Pursuing Environmental Justice
Kiana Courtney, J.D. ’18
Two years ago, toxic discharges from a steel mill in northwest Indiana closed beaches and killed salmon and other fish in Lake Michigan. Kiana Courtney, J.D. ’18, a staff attorney at the Environmental Law & Policy Center in Chicago, filed a citizen’s lawsuit against the polluter.
“We strive to protect communities from air, water and land pollution,” said Courtney. “When we learn about a problem, we work with residents to learn together about their exposure and usually alert the Midwest office of the U.S. Environmental and Protection Agency to assist with their oversight and enforcement.”
In her advocacy work, Courtney has honed her communications skills while building her legal experience. “Many times, litigation isn’t enough. You also need public outreach and organizing to put pressure on the companies or government creating environmental problems,” she said.
“I am passionate about environmental justice and making a difference in communities.”
Courtney came to Miami Law after teaching middle school physical science for two years in Atlanta through Teach For America. “My parents were very big on being a resource for others, and that is one of my key values,” she said, “I want to do right by communities similar to where my family comes from.” In law school, she mentored other students, was active in the Environment Justice Clinic and the Black Law Students Association. “I developed my community lawyering skills through the clinic, and I rely on them every day,” she said.

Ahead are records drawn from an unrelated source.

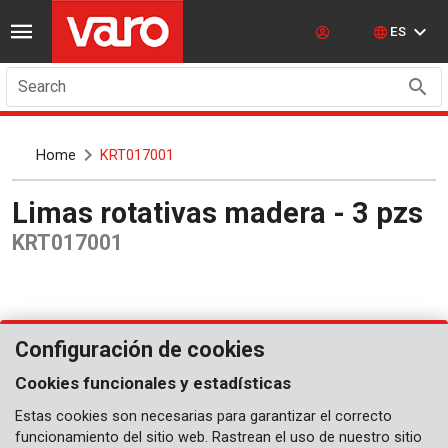
ES
Search
Home
KRT017001
Limas rotativas madera - 3 pzs
KRT017001
Configuración de cookies
Cookies funcionales y estadísticas
Estas cookies son necesarias para garantizar el correcto
funcionamiento del sitio web. Rastrean el uso de nuestro sitio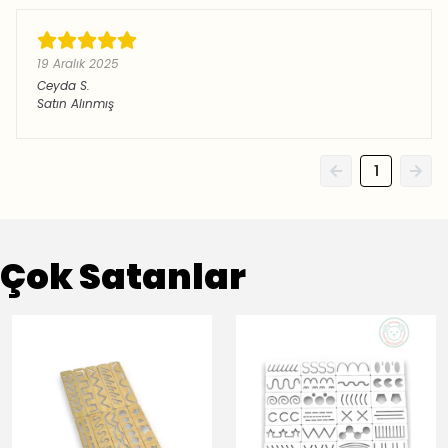
19 Aralık 2025
Ceyda
S.
Satın Alınmış
1
Çok Satanlar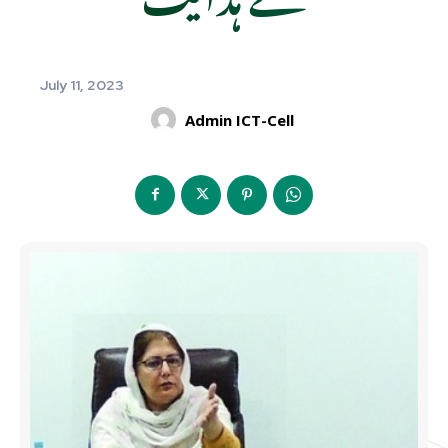
July 11, 2023
Admin ICT-Cell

Courtney joined the Environmental Law & Policy Center after earning her juris doctor. One of her projects involves an aging oil pipeline running from Wisconsin to Canada on the bed of the Straits of Mackinac. “Lying on the bed of the lake in an area sacred to Native Americans, the pipe has been repeatedly struck by boat anchors, and a rupture could cause a disastrous oil spill,” she said. The company wants to tunnel through the bedrock to move the pipeline, but ELPC is contesting this plan because it is still harmful to the area and exacerbates climate change.
Other ELPC matters include addressing the health impacts of the seepage of coal ash into the state’s groundwater, as well as an air quality monitoring air quality in a Chicago Latinx residential neighborhood with a General Iron manufacturing facility. “One of my most meaningful projects involved obtaining a promise from the Environmental Protection Agency to conduct a cumulative health impacts analysis,” said Courtney. “That’s a step toward environmental justice for a community that has been requesting help for years.”